▶ _Work instructions_
Begin at the top of the records below and return each line exactly through the line with "Nasze kierunki (648, 1417)". Skip pictures.
--- START ---
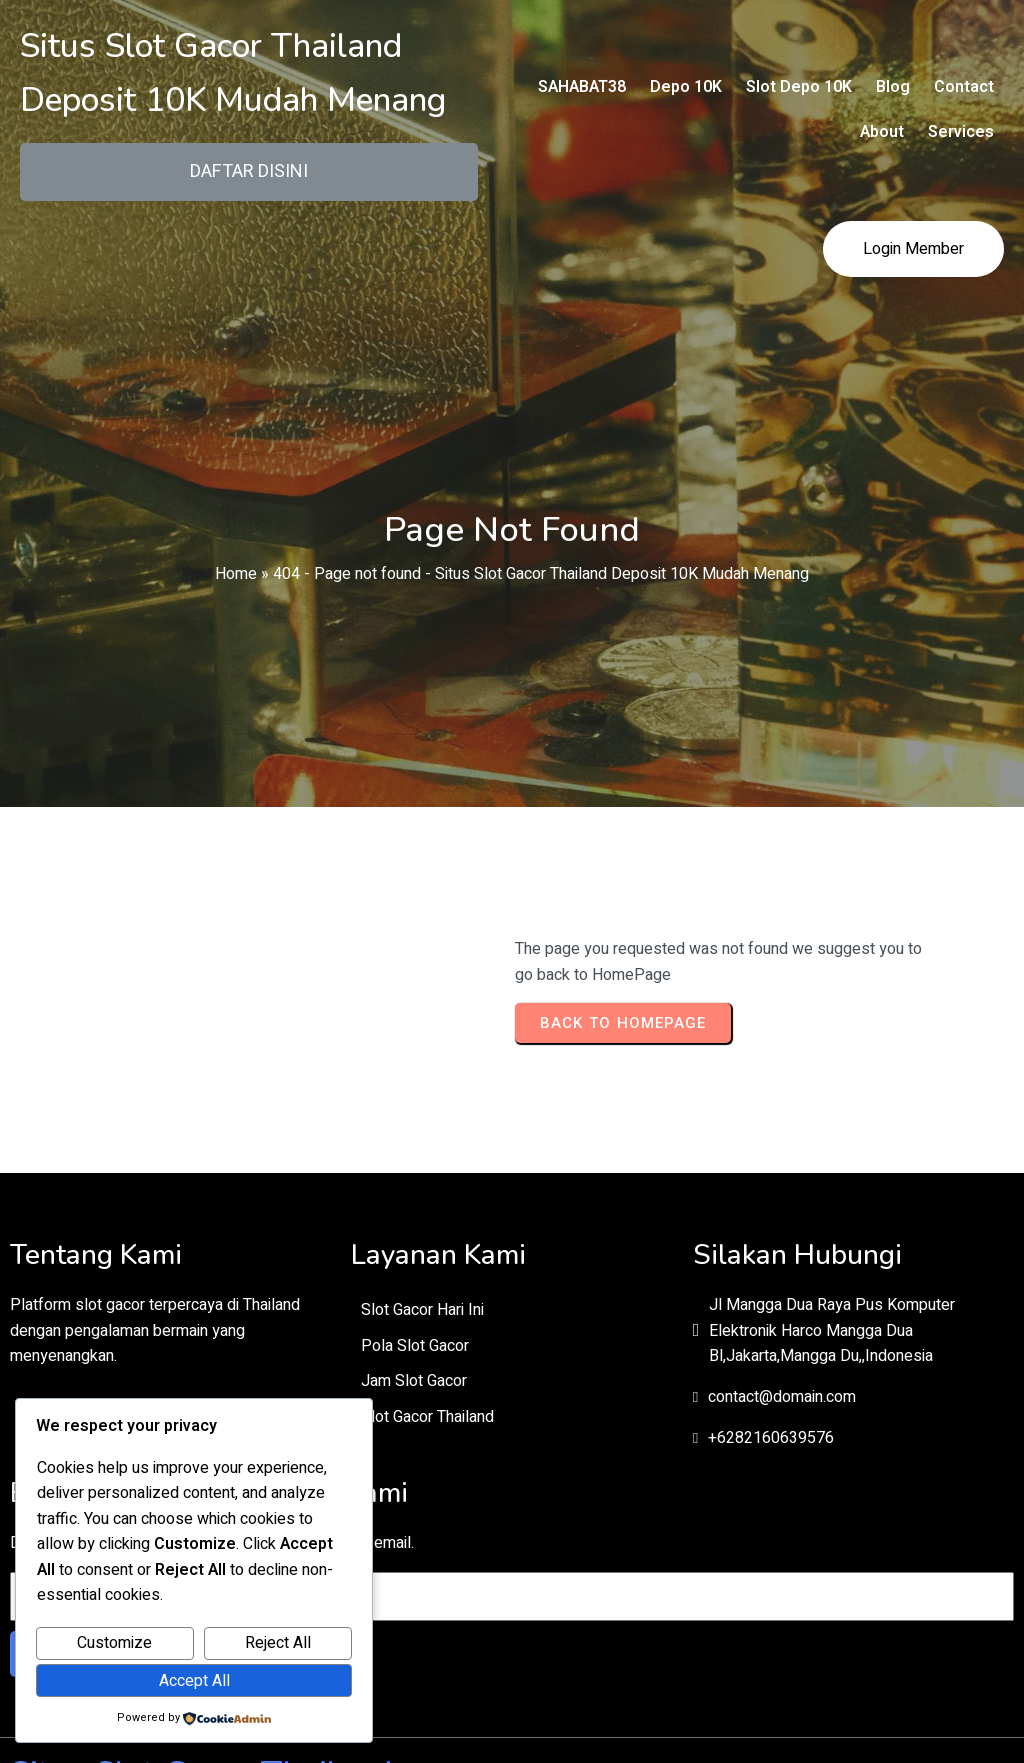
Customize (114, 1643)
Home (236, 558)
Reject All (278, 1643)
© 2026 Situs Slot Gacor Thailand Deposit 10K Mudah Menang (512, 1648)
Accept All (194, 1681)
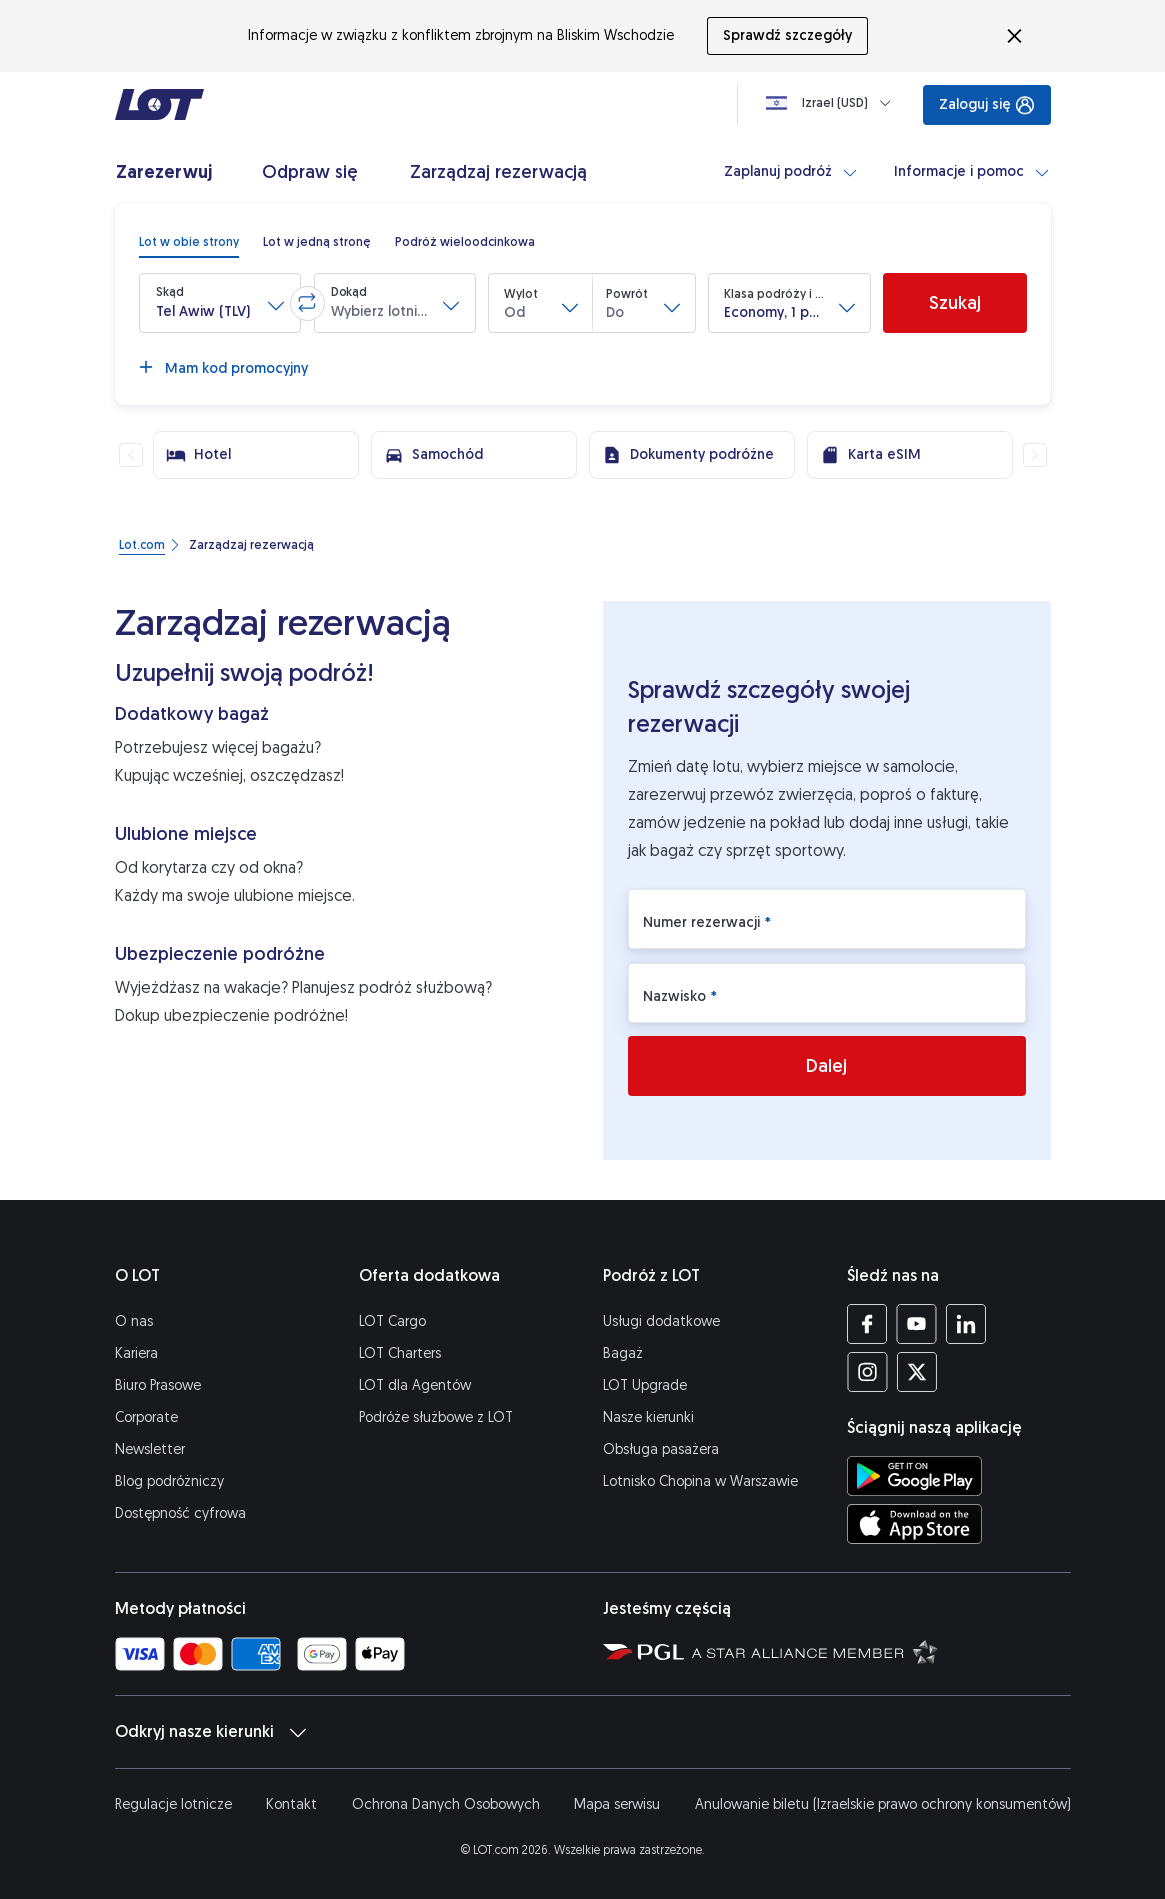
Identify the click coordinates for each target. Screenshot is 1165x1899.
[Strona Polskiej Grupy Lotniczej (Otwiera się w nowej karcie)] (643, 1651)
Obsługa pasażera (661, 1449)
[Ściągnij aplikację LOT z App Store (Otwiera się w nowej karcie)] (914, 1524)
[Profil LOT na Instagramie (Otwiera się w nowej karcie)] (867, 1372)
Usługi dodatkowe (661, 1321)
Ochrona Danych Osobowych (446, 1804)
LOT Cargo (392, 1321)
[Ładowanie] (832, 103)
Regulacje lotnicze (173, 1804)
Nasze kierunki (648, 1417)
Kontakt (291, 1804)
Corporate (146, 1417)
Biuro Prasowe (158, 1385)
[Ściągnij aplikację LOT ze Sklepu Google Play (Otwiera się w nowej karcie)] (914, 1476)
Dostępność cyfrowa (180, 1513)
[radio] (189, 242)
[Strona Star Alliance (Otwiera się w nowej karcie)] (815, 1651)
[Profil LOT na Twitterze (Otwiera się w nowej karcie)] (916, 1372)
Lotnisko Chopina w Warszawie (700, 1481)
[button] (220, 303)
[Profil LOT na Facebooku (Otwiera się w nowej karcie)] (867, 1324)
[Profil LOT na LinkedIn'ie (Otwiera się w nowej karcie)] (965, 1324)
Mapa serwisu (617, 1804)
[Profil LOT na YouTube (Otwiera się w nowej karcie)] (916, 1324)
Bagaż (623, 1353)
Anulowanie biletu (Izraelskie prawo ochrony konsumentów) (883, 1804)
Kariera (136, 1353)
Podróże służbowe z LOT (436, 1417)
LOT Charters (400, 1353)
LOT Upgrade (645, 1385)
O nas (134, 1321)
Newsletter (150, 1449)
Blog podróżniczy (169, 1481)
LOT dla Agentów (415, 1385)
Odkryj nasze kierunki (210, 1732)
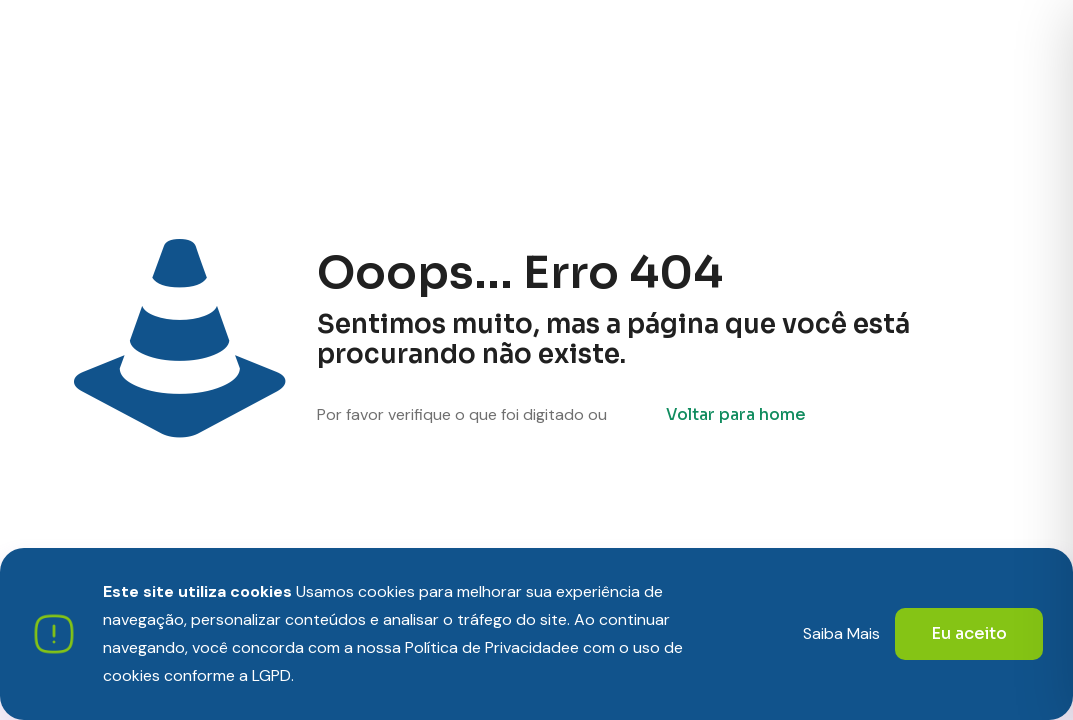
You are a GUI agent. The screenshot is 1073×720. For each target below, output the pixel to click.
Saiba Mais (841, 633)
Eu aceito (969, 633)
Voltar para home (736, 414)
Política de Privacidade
--- END ---
▶ _Answer space_
Customize (114, 1643)
Home (236, 558)
Reject All (278, 1643)
© 2026 Situs Slot Gacor Thailand Deposit 10K Mudah Menang (512, 1648)
Accept All (194, 1681)
Identify the click coordinates for each target. Screenshot is 1165x1899.
[Strona Polskiej Grupy Lotniczej (Otwiera się w nowej karcie)] (643, 1651)
Obsługa pasażera (661, 1449)
[Ściągnij aplikację LOT z App Store (Otwiera się w nowej karcie)] (914, 1524)
[Profil LOT na Instagramie (Otwiera się w nowej karcie)] (867, 1372)
Usługi dodatkowe (661, 1321)
Ochrona Danych Osobowych (446, 1804)
LOT Cargo (392, 1321)
[Ładowanie] (832, 103)
Regulacje lotnicze (173, 1804)
Nasze kierunki (648, 1417)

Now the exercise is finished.